The power line, under development by Italian transmission company Terna and Tunisian gas and electricity group STEG since 2003, was originally conceived to export power generated in Tunisia to Italy but is now based on an electricity exchange in the opposite direction.
Italy’s deputy prime minister and minister of economic development, Luigi di Maio, and Tunisian minister of industry and SMEs Zied Ladhari have committed to build an extra-high voltage direct current connection between the Sicilian town of Partanna and the Cap Bon peninsula on the Tunisian coast.
The ‘Elmed’ infrastructure project, agreed at the first Italy-Tunisia intergovernmental summit on Tuesday, will make it possible to integrate the two electricity markets, significantly improving the interconnection of the EU system with North Africa, said Five Star Movement leader Di Maio.

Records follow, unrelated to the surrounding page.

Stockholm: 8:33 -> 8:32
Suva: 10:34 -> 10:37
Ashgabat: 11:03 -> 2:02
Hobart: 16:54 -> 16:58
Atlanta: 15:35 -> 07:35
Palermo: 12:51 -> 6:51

“The objective is to increase the safety and sustainability of electrical systems within an interconnected Euro-Mediterranean network, which also gives the possibility of covering part of the growing demand of African countries with energy produced by EU countries,” the Italian government added.
Project development was begun by Italian grid operator Terna and Tunisian state-owned utility, the Société tunisienne de l’électricité et du gaz (STEG) in 2003, with the partners planning a 1 GW power line and a 1.2 GW power plant in Tunisia which would export some 800 MW of energy to Italy. In 2011, after recession in the EU economy and a resulting drop in power demand which led to overcapacity in Italy, the partners agreed to downsize the line to 600 MW and to scrap the North African generation plant.

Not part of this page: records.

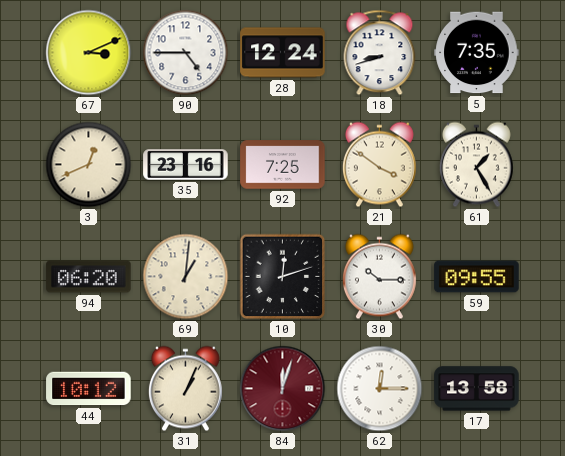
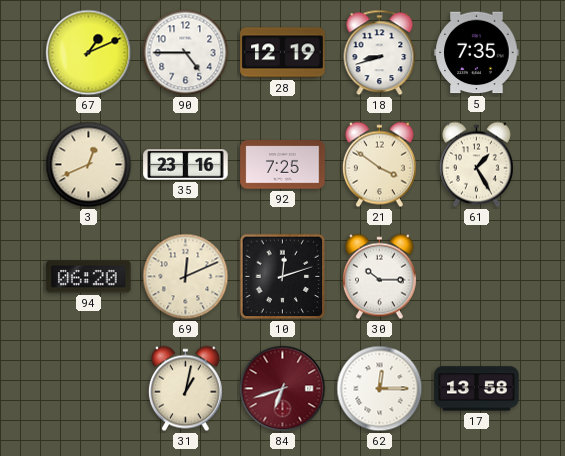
67: 3:11 -> 1:11
28: 12:24 -> 12:19
69: 1:01 -> 12:11
59: 09:55 -> none
44: 10:12 -> none
31: 1:04 -> 1:02
84: 12:03 -> 6:42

The first joint declaration for the project had been signed by the governments of the two countries in 2007 and led to a 50/50 joint venture company – Elmes Etudes Sarl – to carry out pre-construction activity on the power line.
Change of direction
In 2016 the project became part of Terna’s National Electricity Transmission Grid Development Plan, as well as part of the Ten Year Network Development Plan formulated by the European Network of Transmission System Operators.
The World Bank, which is arranging financing for the project, says terrestrial and marine feasibility studies which have been put out to tender, as well as transaction advisory services and a financial model, should be finished before 2022. The multilateral lender said the Elmed interconnector is now being planned to respond to rising electricity demand in Tunisia, which has constrained transmission capacity.
The interconnector will also contribute to achieving Tunisia’s renewables development by providing access to large back-up power capacity which will ease the integration of intermittent solar and wind energy into the Tunisian grid, the World Bank added.
Sicily and southern Italy house most of the 20 GW of installed solar power capacity the country had amassed by the end of last year, with most new projects also under development or construction in the regions.
The Elmed project may also increase exchanges between Tunisia and Algeria and Libya, the World Bank said. “The Elmed interconnector is strongly supported by the governments of Italy and Tunisia, and by the European Union as well as by other countries such as Germany and Algeria,” added the lender.